I envy the farmer’s boy
Who sings as he follows the plow;
While the shining green of the young blades lean
To the breezes that cool his brow.
He sings to the dewy morn,
No thought of another’s ear;
But the song he sings is a chant for kings
And the whole wide world to hear.
He sings of the joys of life,
Of the pleasures of work and rest,
From an o’erfull heart, without aim or art;
‘T is a song of the merriest.
O ye who toil in the town,
And ye who moil in the mart,
Here the artless song, and your faith made strong
Shall renew your joy of heart.
Oh, poor were the worth of the world
If never a song were heard,
If the sting of grief had no relief
And never a heart were stirred.
So, long as the streams run down,
And as long as the robins trill,
Let us taunt old Care with a merry air,
And sing in the face of ill.
Paul Laurence Dunbar
Firefly
It’s almost May
and yesterday
I saw a firefly.
You don’t see
them a lot
in the city.
Sometimes
in the park
in the near dark
one comes out
you’ll hear
a little kid shout
Lightning bug!
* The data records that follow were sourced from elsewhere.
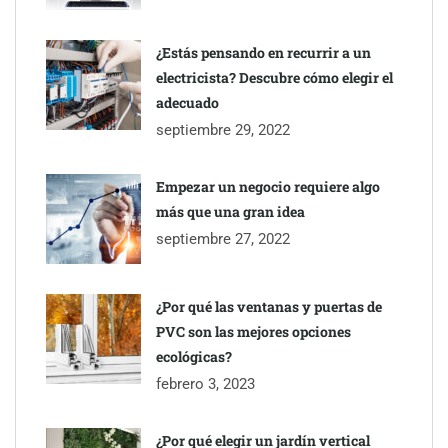
impermeabilización de las viviendas antes de las vacaciones
¿Estás pensando en recurrir a un
electricista? Descubre cómo elegir el
adecuado
septiembre 29, 2022
Empezar un negocio requiere algo
más que una gran idea
septiembre 27, 2022
¿Por qué las ventanas y puertas de
PVC son las mejores opciones
ecológicas?
febrero 3, 2023
¿Por qué elegir un jardín vertical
Firefly!
It’s almost May
and yesterday
I caught a firefly in my hand.
First firefly I
seen in a
long, long time.
Make a wish,
Miss Edna said.
Make a good one.
Firefly wishes always come true.
Jacqueline Woodson

Vacation
I love the hour before takeoff,
that stretch of no time, no home
but the gray vinyl seats linked like
unfolding paper dolls.  Soon we shall
be summoned to the gate, soon enough
there’ll be the clumsy procedure of row numbers
and perforated stubs—but for now
I can look at these ragtag nuclear families
with their cooing and bickering
or the heeled bachelorette trying
to ignore a baby’s wail and the baby’s
exhausted mother waiting to be called up early
while the athlete,  one monstrous hand
asleep on his duffel bag, listens,
perched like a seal trained for the plunge.
Even the lone executive
who has wandered this far into summer
with his lasered itinerary, briefcase
knocking his knees—even he
has worked for the pleasure of bearing
no more than a scrap of himself
into this hall.  He’ll dine out, she’ll sleep late,
they’ll let the sun burn them happy all morning
—a little hope, a little whimsy
before the loudspeaker blurts
and we leap up to become
Flight 828, now boarding at Gate 17.